Return to Dark Tower was designed by a team working at Restoration Games, a company founded in 2016 that specializes in restoring out-of-production board games, generally with new features and technology support added. Restoration Games president Justin D. Jacobson stated in an interview that he contacted the creators of the original Dark Tower and reached an agreement that would allow for Restoration Games to move forward with developing and publishing a sequel. In addition to Jacobson, Noah Cohen and Brian Neff, the designers of Return to Dark Tower included Isaac Childres and Rob Daviau, the lead designers of Gloomhaven and Pandemic: Legacy, respectively—two of the most-popular modern board games. Prior to the launch of the project's crowdfunding campaign in January 2020, Return to Dark Tower was in development for three years, with an emphasis upon modifying the rules to focus on cooperation, as well as developing the game's technology. The sequel's tower design was led by Tim Burrell-Saward, designer of connected tabletop game Beasts of Balance, and required extensive research and testing to allow for layers of interior chambers that spin and hatches lining the compartments intended to store skulls. Likewise, the development team was challenged with developing the app software necessary for connecting with the Tower via Bluetooth technology and coordinating the game's mechanics. In August 2018, following their successful Kickstarter campaign for the restoration of Fireball Island, Restoration Games announced Return to Dark Tower, along with their intentions to fund it through crowdfunding, as well.

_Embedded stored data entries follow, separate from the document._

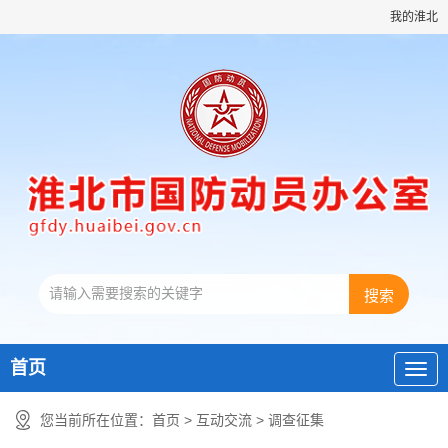
我的淮北
首页
您当前所在位置：
首页
>
互动交流
>
调查征集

Restoration Games launched the Kickstarter campaign for Return to Dark Tower on January 14, 2020. In addition to the base game, a number of other rewards were available, including the two expansions, Alliance and Dark Horde, featuring new playable heroes and miniature figurines. Within four hours, the project was successfully funded for $850,000. By the conclusion of the campaign on February 4, 2020, over $4 million was raised. In 2022, a second printing of Return to Dark Tower was printed after crowdfunding over $2 million on BackerKit.

==Reception==
James Palmer, writing for Smithsonian, called it one of the best board games of 2022, stating that "the appeal of a big old tower that makes strange noises hasn’t gone away."